→ Aim of the exercise: Find the line containing "آیفون ۱۷ در". Reproduce it and every line after it up to the end of the records, exactly as written.

→ Transcribed page contents:

»»

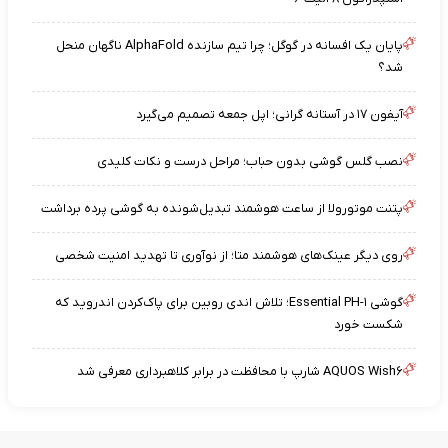
پایان یک افسانه در گوگل؛ چرا تیم سازنده AlphaFold ناگهان منحل
شد؟
آیفون ۱۷ در آستانه گرانی؛ اپل جمعه تصمیم می‌گیرد
نصب گلس گوشی بدون حباب؛ مراحل درست و نکات کلیدی
پتنت موتورولا از ساعت هوشمند تبدیل‌شونده به گوشی پرده برداشت
روی دیگر عینک‌های هوشمند متا؛ از نوآوری تا تهدید امنیت شخصی
گوشی Essential PH-۱؛ تلاش اندی روبین برای پاک‌کردن اندروید که
شکست خورد
AQUOS Wish۶ شارپ با محافظت در برابر کلاهبرداری معرفی شد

««

→ Response to this exercise:
آیفون ۱۷ در آستانه گرانی؛ اپل جمعه تصمیم می‌گیرد
نصب گلس گوشی بدون حباب؛ مراحل درست و نکات کلیدی
پتنت موتورولا از ساعت هوشمند تبدیل‌شونده به گوشی پرده برداشت
روی دیگر عینک‌های هوشمند متا؛ از نوآوری تا تهدید امنیت شخصی
گوشی Essential PH-۱؛ تلاش اندی روبین برای پاک‌کردن اندروید که
شکست خورد
AQUOS Wish۶ شارپ با محافظت در برابر کلاهبرداری معرفی شد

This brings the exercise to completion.